What you will do
Scan the records for lines with the word "mineros", and copy every such line.

- - - -

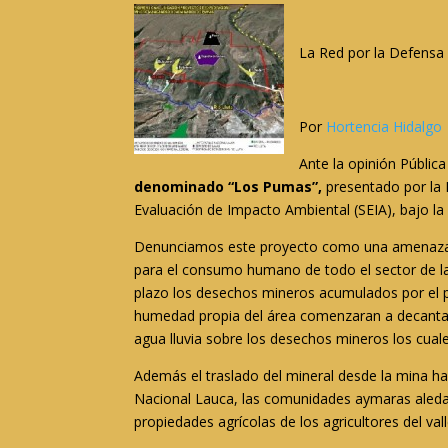
La Red por la Defensa
Por
Hortencia Hidalgo
Ante la opinión Públic
denominado “Los Pumas”,
presentado por la E
Evaluación de Impacto Ambiental (SEIA), bajo l
Denunciamos este proyecto como una amenaza de 
para el consumo humano de todo el sector de la
plazo los desechos mineros acumulados por el 
humedad propia del área comenzaran a decantar 
agua lluvia sobre los desechos mineros los cuale
Además el traslado del mineral desde la mina ha
Nacional Lauca, las comunidades aymaras aledañ
propiedades agrícolas de los agricultores del val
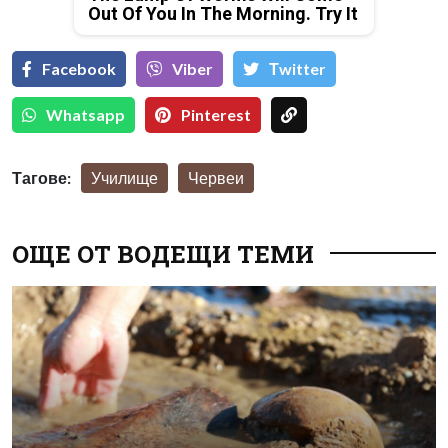
Out Of You In The Morning. Try It
Facebook
Viber
Тwitter
Whatsapp
Pinterest
Тагове:
Училище
Червеи
ОЩЕ ОТ ВОДЕЩИ ТЕМИ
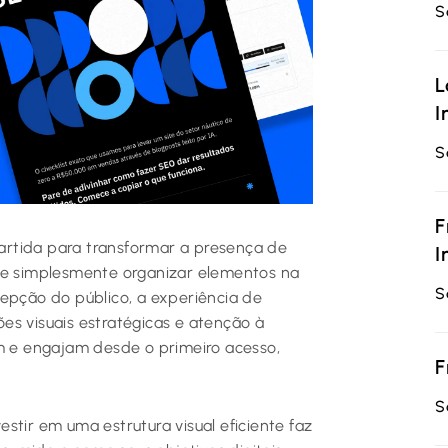
S
L
I
S
F
 partida para transformar a presença de
I
que simplesmente organizar elementos na
S
cepção do público, a experiência de
es visuais estratégicas e atenção à
am e engajam desde o primeiro acesso,
F
S
vestir em uma estrutura visual eficiente faz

- - - -

Task response
plazo los desechos mineros acumulados por el 
agua lluvia sobre los desechos mineros los cuale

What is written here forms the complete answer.